In an experiment with using OpenCL for the voxlogica project (search voxlogica on google if you wish, as I can’t include links) we needed to iterate asynchronous kernel execution several times, depending on the previous iteration (using events). I am not surprised that it will be slow in GPU, since it requires global synchronization but it’s slow in CPU, and that’s surprising. It’s an algorithm that works like a cellular automaton, so it requires global synchronization.
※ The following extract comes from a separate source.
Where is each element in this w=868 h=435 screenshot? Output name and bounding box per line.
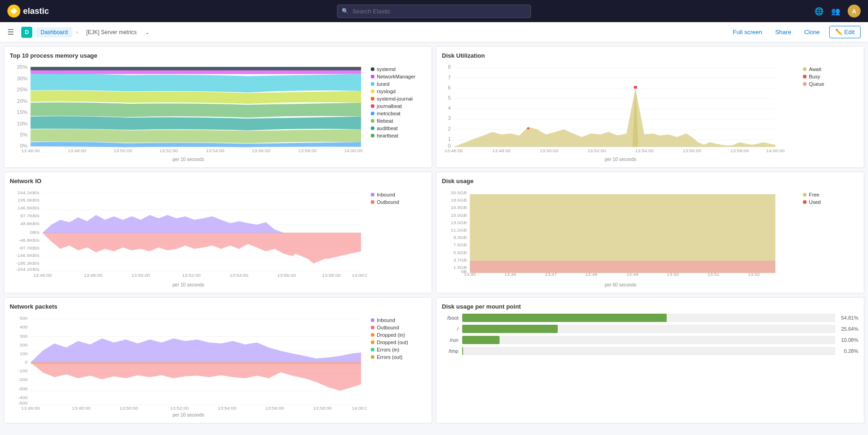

What surprises me is that, even if the work is offloaded to the GPU, the CPU is still waiting for a lot of time between each iteration.
The code (it’s fsharp, but read it as pseudocode if you wish!):
for i = 0 to 650 do
queue.Execute(kernel.[1], null, [|int64 img.BaseImg.Width; int64 img.BaseImg.Height|], null, events)
if i%2 = 0 then
kernel.[1].SetMemoryArgument(1, obufs.[0])
kernel.[1].SetMemoryArgument(2, obufs.[1])
else
kernel.[1].SetMemoryArgument(1, obufs.[1])
kernel.[1].SetMemoryArgument(2, obufs.[0])
Is this because the GPU is sequential, so queue.Execute needs to wait? Or maybe we’re doing something wrong on our side?
Also a separate question: is there a known fast opencl implementation of connected components labelling for images, available for reuse in our free and open source project?